### Problem description
Reproduce, exactly and in full, only the lines below from the one containing "での入れ歯やブリッジなどの歯科治療概念とは異なる、人工歯" through the one containing "的というメリットもあります。".

### Given records

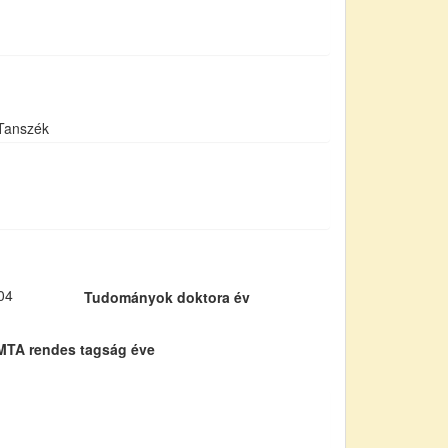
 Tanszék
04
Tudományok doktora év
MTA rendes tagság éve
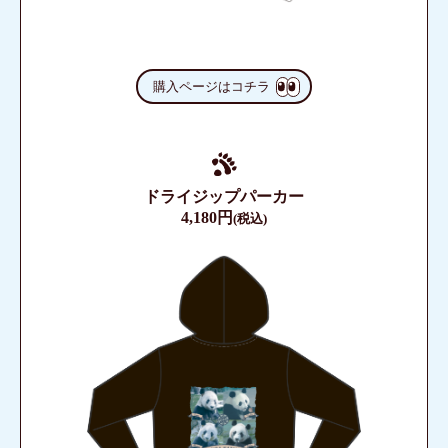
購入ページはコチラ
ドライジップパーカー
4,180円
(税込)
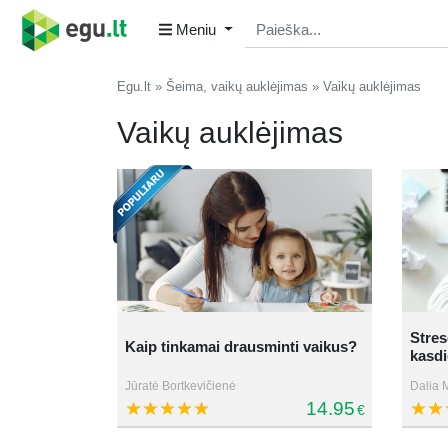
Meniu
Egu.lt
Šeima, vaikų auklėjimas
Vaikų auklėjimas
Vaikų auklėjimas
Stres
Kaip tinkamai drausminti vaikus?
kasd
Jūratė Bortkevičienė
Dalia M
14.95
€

--

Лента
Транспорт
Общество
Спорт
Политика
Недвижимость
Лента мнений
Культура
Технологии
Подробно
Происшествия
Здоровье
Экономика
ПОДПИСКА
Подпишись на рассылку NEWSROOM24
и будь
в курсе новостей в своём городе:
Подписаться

...

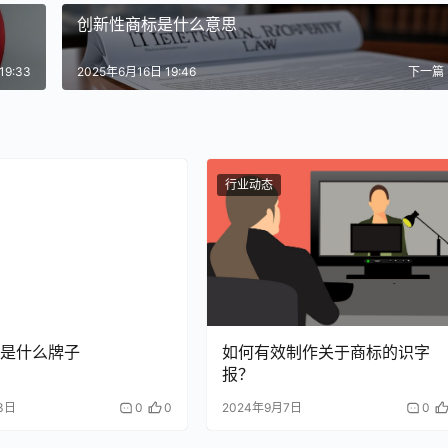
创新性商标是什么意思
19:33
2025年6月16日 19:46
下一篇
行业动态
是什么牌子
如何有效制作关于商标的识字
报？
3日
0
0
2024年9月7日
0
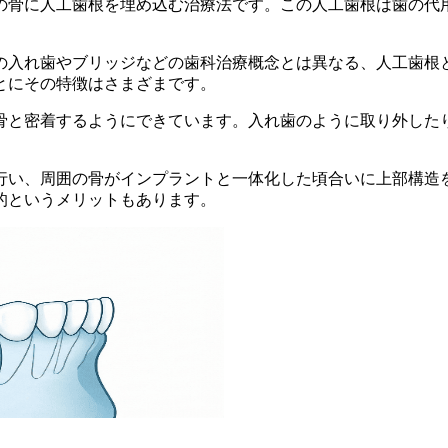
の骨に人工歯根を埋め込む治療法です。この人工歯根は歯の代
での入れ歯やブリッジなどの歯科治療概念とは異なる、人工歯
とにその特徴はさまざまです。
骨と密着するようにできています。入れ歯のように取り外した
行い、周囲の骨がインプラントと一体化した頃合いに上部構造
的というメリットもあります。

### Solution to this task
での入れ歯やブリッジなどの歯科治療概念とは異なる、人工歯
とにその特徴はさまざまです。
骨と密着するようにできています。入れ歯のように取り外した
行い、周囲の骨がインプラントと一体化した頃合いに上部構造
的というメリットもあります。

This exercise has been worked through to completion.